The local middle school from which mayor X graduated, wanted to beat mayor X’s horse fart(In Chinese English, beating one’s horse fart means flattering one hard). They built a wall, and invited mayor X to paint on it. Mayor X was very happy. But he really had no idea about what to paint because he could only paint very abstract paintings which nobody really understand. Mayor X’s secretary suggested that he could make this thing not only a painting, but also a performance art work.

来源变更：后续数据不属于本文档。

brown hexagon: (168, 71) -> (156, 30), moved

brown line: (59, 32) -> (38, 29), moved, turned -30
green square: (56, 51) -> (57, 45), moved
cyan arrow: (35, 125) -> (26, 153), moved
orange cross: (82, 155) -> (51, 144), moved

This was the secretary’s idea:
The wall was divided into N segments and the width of each segment was one cun(cun is a Chinese length unit). All segments were numbered from 1 to N, from left to right. There were 30 kinds of colors mayor X could use to paint the wall. They named those colors as color 1, color 2 … color 30. The wall’s original color was color 2. Every time mayor X would paint some consecutive segments with a certain kind of color, and he did this for many times. Trying to make his performance art fancy, mayor X declared that at any moment, if someone asked how many kind of colors were there on any consecutive segments, he could give the number immediately without counting.
But mayor X didn’t know how to give the right answer. Your friend, Mr. W was an secret officer of anti-corruption bureau, he helped mayor X on this problem and gained his trust. Do you know how Mr. Q did this?
Input
There are several test cases.
For each test case:
The first line contains two integers, N and M ,meaning that the wall is divided into N segments and there are M operations(0 < N <= 1,000,000; 0<M<=100,000)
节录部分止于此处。